Theoretically the industry has been using Timeseries databases a lot longer than we have been in the IT world. So-called Historians have been around since the dawn of industrial automation. However have these systems serverd different purposes. They were created to store historic production data, mainly for documentation and regulatory purposes. And have been built to store data from only particular devices. The result is, that these devices are fine for inspecting the current state of a system and to look at historic data for one parameter and a given timeframe, however they absolutely are optimized for injesting big amounts of pre-defined data and to store this information over a long period of time and lack at options to do complex queries. I have heard that retrieving the data for a given datapoint a few years in the past can take up to several minutes if not hours. Both the inflexibility of query options and the query performance totally disqualify these systems for AI or ML training purposes. If all of this was not a problem, Historinans usually have a price-tag that normal IT folks would consider ridiculous. I have heard that 100000€ for a system that is able to store 10000 datapoints would be considered "reasonably-priced". You definitely need to optimize your procuction line quite a bit with your AI model in order to finance allone that part.
In the current world, we need scalable systems to query data from a big variety of different systems, to store this information in a system capable of injesting and storing this high volume data securly and to still be able to run advanced time-based queries on this data.
Supporting a big variety of different sources adds another problem to the picture: Out-of-sequence data. Some industrial systems provide data with a millisecond or even nanosecond delay, others take seconds and more. This is something Historians can't really cope with at all and even most modern Timeseries databases have problems handling.
Open-Source to the rescue
However, these are all areas in which Apache PLC4X and Apache IoTDB excel at.
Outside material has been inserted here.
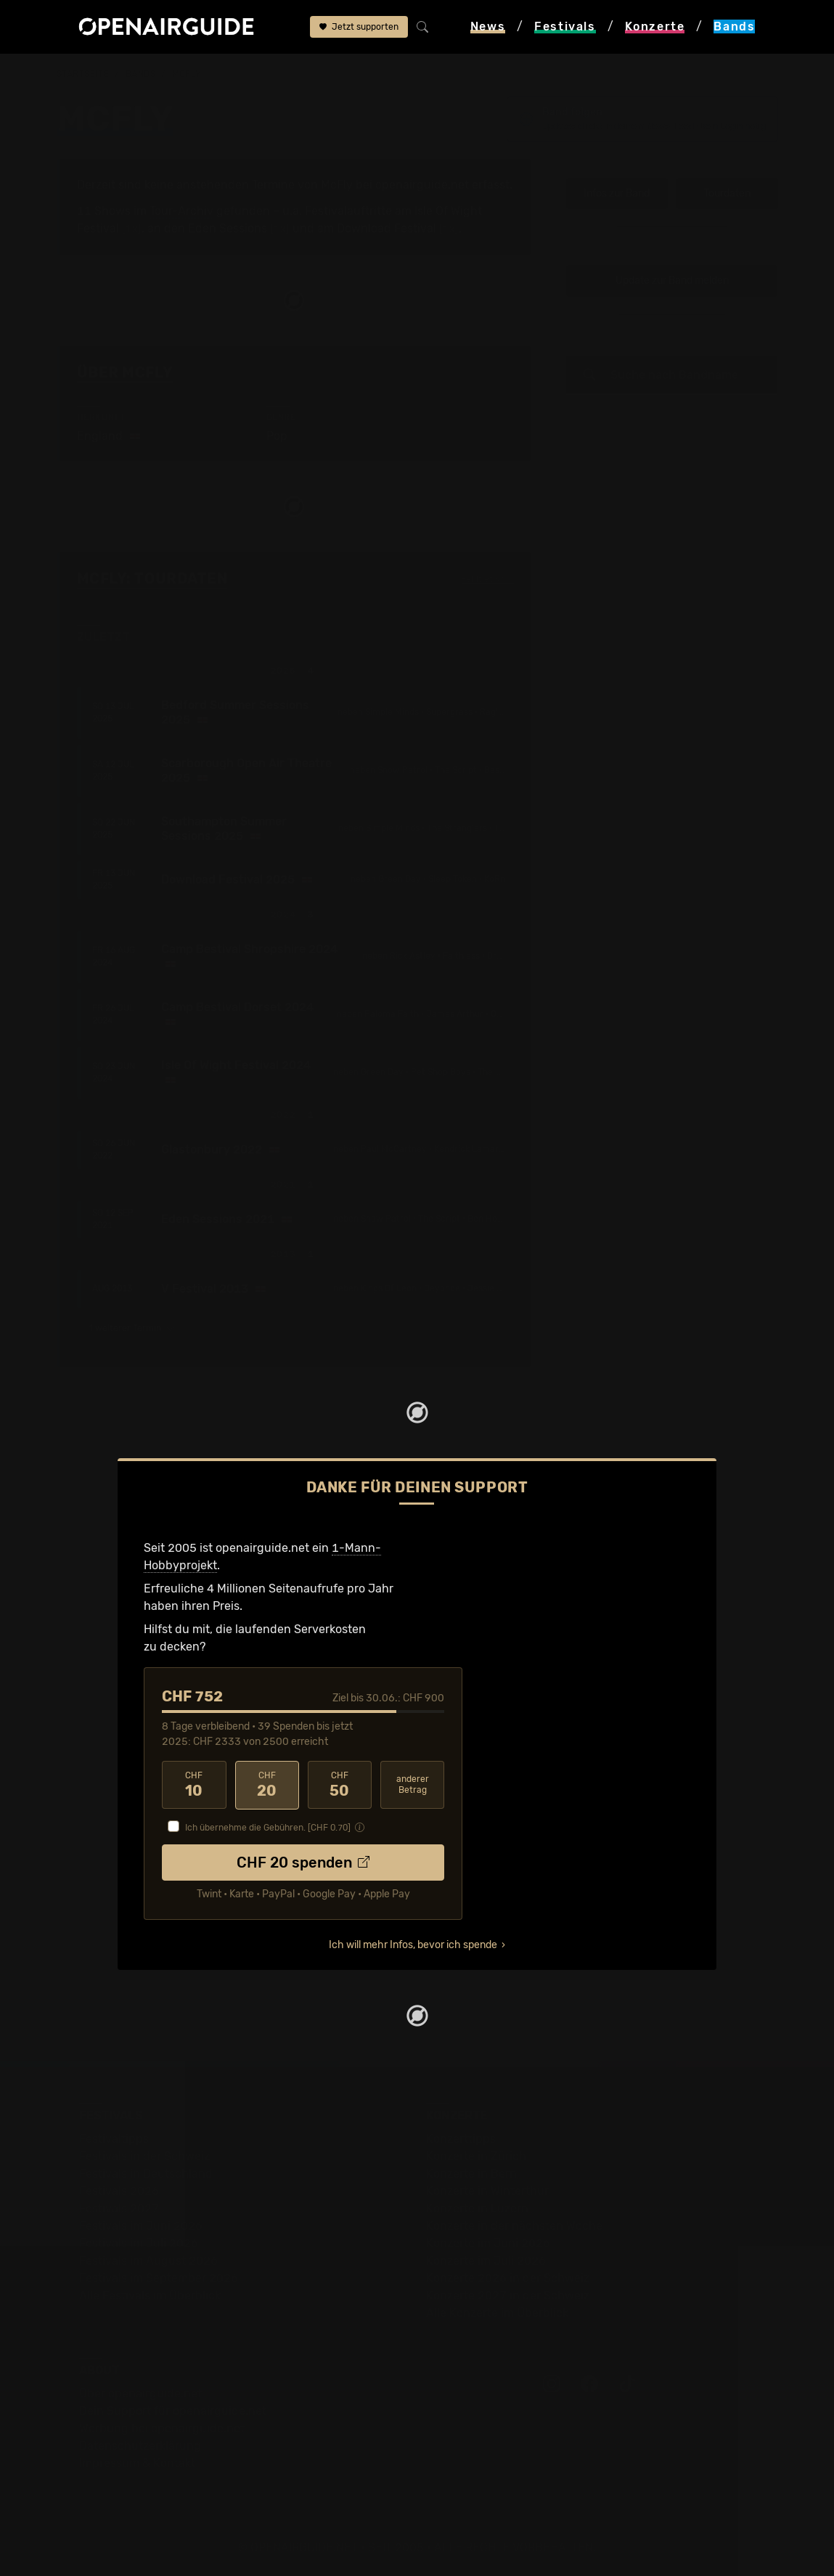 The width and height of the screenshot is (834, 2576). I want to click on Festivals in der Schweiz, so click(144, 2155).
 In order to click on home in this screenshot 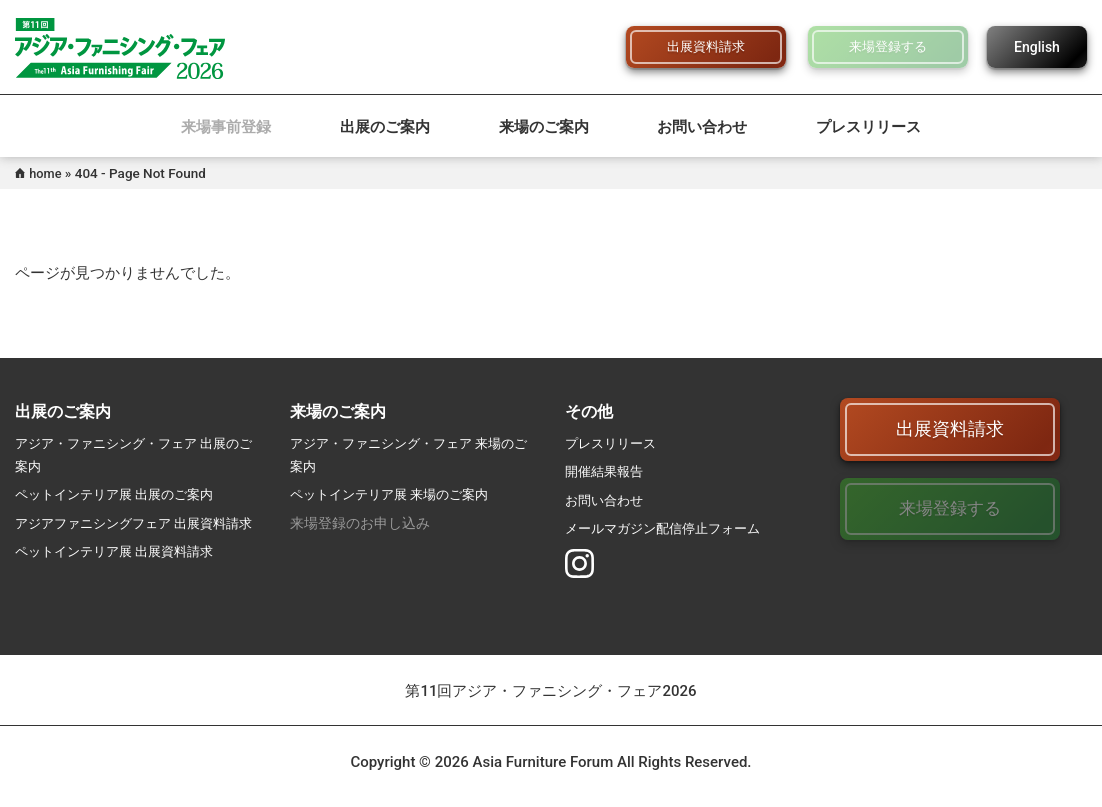 , I will do `click(47, 173)`.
When it comes to making industrial data available, Apache PLC4X is an ASF open-source project that is able to solve most of the problems. It's an abstraction layer over the most popular industrial protocols and hides the complexities of integrating industrial hardware and makes industrial data available with an unmatched simplicity and performance (Most PLC4X drivers outperform most expensive commercial drivers by far). Think of it as a "babelfisch" for industrial automation - a universal protocol converter (Excuse the "hitchhiker's guide to the galaxy" reference ... It just fits so well). (https://plc4x.apache.org)
Apache IoTDB is not an abstraction of Timeseries features on top of classical relational database systems, but was built from the start for handling IoT usecases and especially made for efficiently handling out-of-sequence data while injesting enormous amounts of data at the same time. In contrast to classical Historians, it still allows querying the timeseries data very efficiently and using very advanced time-aggregation functions. (https://iotdb.apache.org)
Both being open-source projects at the ASF, it is safe to simply start using them without having to invest too much upfront, but when moving from a simple POC to a complex production scenario, Timecho with it's commercial version of Apache IoTDB called TimechoDB adds some optimizations and featrues needed in the enterprise field, is able to provide the levels of support needed.
So in order to summarize everything: There are many problems that need solving in the AI world, but none of these truely matter in an industrial scenario, if we don't solve the problems of making data available with the right performance and the right quality. It made me very happy when I realized this, knowing that what we're working on solving all of these problems at Timecho.